[Page-level text extractions]
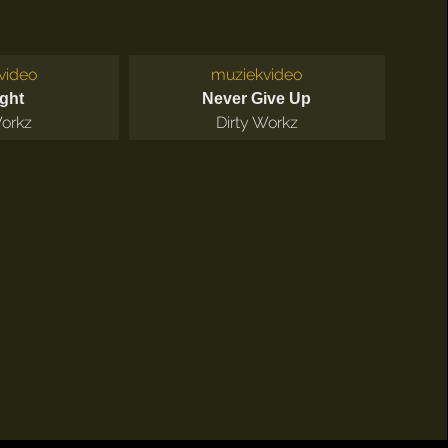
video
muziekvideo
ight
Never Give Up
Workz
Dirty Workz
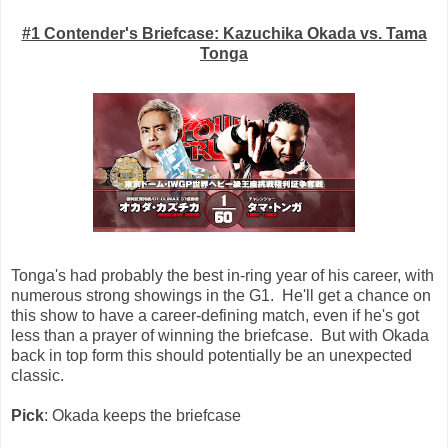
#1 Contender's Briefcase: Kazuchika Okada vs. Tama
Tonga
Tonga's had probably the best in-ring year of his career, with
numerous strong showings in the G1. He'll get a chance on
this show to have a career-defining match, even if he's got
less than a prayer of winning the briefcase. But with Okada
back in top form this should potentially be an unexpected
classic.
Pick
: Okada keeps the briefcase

:: EXERCISE BRIEF ::
Transcribe all the entries precisely. Do not include any picture.

:: OUTPUT FOR THIS TASK ::
video
muziekvideo
ight
Never Give Up
Workz
Dirty Workz
#1 Contender's Briefcase: Kazuchika Okada vs. Tama
Tonga
Tonga's had probably the best in-ring year of his career, with
numerous strong showings in the G1. He'll get a chance on
this show to have a career-defining match, even if he's got
less than a prayer of winning the briefcase. But with Okada
back in top form this should potentially be an unexpected
classic.
Pick
: Okada keeps the briefcase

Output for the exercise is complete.